Test: #include <immintrin.h> int f(void *ptr) { __m128i data = _mm_loadl_epi64((__m128i *)ptr); data = _mm_cvtepu8_epi16(data); return _mm_cvtsi128_si32(data); } GCC generates (-march=haswell or -march=skylake): vmovq (%rdi), %xmm0 vpmovzxbw %xmm0, %xmm0 vmovd %xmm0, %eax ret Note that the VPMOVZXBW instruction only reads the low 8 bytes from the source, including if it is a memory reference. Both Clang and ICC generate: vpmovzxbw (%rdi), %xmm0 vmovd %xmm0, %eax retq Similarly for: void f(void *dst, void *ptr) { __m128i data = _mm_cvtsi32_si128(*(int*)ptr); data = _mm_cvtepu8_epi32(data); _mm_storeu_si128((__m128i*)dst, data); } GCC: vmovd (%rsi), %xmm0 vpmovzxbd %xmm0, %xmm0 vmovups %xmm0, (%rdi) ret Clang and ICC: vpmovzxbd (%rsi), %xmm0 vmovdqu %xmm0, (%rdi) retq There are other instructions that might benefit from this. AVX-512 memory instructions where the OpMask is a constant might be candidates too.

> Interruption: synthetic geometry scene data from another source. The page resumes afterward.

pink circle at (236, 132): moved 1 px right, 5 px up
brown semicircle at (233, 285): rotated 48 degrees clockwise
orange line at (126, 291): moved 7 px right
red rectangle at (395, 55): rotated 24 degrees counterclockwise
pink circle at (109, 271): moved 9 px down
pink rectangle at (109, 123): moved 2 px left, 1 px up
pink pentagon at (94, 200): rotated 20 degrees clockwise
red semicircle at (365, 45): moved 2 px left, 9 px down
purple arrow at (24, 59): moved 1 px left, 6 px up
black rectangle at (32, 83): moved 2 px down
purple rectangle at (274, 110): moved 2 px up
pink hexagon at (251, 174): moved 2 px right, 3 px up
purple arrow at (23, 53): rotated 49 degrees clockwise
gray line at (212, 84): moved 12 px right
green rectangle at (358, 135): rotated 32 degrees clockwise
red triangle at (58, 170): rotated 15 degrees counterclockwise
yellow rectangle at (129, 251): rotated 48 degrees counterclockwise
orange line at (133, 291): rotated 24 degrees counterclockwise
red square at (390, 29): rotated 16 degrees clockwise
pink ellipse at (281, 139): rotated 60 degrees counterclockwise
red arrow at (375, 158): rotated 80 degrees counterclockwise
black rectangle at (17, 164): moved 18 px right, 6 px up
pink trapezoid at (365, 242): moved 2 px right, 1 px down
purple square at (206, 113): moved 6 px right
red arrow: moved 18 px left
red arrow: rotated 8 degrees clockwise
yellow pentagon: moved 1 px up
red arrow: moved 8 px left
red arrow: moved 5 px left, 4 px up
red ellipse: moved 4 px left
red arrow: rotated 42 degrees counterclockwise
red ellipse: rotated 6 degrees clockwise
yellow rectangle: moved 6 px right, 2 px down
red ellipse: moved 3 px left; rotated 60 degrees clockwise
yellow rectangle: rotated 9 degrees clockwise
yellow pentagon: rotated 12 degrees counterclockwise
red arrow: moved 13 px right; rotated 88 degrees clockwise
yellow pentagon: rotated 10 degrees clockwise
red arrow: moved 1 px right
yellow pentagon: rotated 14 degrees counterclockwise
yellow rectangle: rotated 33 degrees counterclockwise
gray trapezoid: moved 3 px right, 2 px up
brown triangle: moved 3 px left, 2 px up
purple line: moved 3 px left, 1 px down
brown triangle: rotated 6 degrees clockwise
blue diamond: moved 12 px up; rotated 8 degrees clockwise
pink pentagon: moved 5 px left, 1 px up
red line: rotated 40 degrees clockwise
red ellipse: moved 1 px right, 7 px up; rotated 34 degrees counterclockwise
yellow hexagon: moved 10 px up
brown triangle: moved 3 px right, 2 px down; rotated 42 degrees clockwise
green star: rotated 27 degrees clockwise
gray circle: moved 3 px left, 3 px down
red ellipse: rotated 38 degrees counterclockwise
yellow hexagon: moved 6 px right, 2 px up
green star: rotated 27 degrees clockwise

What I see: - we could implement _mm_cvtsi128_si32 using gcc extensions instead of a builtin - I think we have code to simplify (vec_select (vec_concat ...) ...) when we select everything from the same half, but we do not handle an intermediate subreg: (vec_select:V8QI (subreg:V16QI (vec_concat:V2DI ... - sse4_1_zero_extendv8qiv8hi2 is described as taking a v16qi as input, not a v8qi
Try this: https://github.com/hjl-tools/gcc/commit/a5e6fd272554f58136ba45bbdf9fd48553a72324 I got [hjl@gnu-tools-1 gcc]$ cat x.c #include <immintrin.h> int f(void *ptr) { __m128i data = _mm_loadl_epi64((__m128i *)ptr); data = _mm_cvtepu8_epi16(data); return _mm_cvtsi128_si32(data); } [hjl@gnu-tools-1 gcc]$ ./xgcc -B./ -O2 -march=haswell x.c -S cat [hjl@gnu-tools-1 gcc]$ cat x.s .file "x.c" .text .p2align 4 .globl f .type f, @function f: .LFB5178: .cfi_startproc vpmovzxbw (%rdi), %xmm0 vmovd %xmm0, %eax ret .cfi_endproc .LFE5178: .size f, .-f .ident "GCC: (GNU) 9.0.0 20180916 (experimental)" .section .note.GNU-stack,"",@progbits [hjl@gnu-tools-1 gcc]$ cat y.c #include <immintrin.h> void f(void *dst, void *ptr) { __m128i data = _mm_cvtsi32_si128(*(int*)ptr); data = _mm_cvtepu8_epi32(data); _mm_storeu_si128((__m128i*)dst, data); } [hjl@gnu-tools-1 gcc]$ ./xgcc -B./ -O2 -march=haswell y.c -S c[hjl@gnu-tools-1 gcc]$ cat y.s .file "y.c" .text .p2align 4 .globl f .type f, @function f: .LFB5178: .cfi_startproc vpmovzxbd (%rsi), %xmm0 vmovups %xmm0, (%rdi) ret .cfi_endproc .LFE5178: .size f, .-f .ident "GCC: (GNU) 9.0.0 20180916 (experimental)" .section .note.GNU-stack,"",@progbits [hjl@gnu-tools-1 gcc]$
We can add patterns with memory operand for all vpmov<extsuffix> instructions.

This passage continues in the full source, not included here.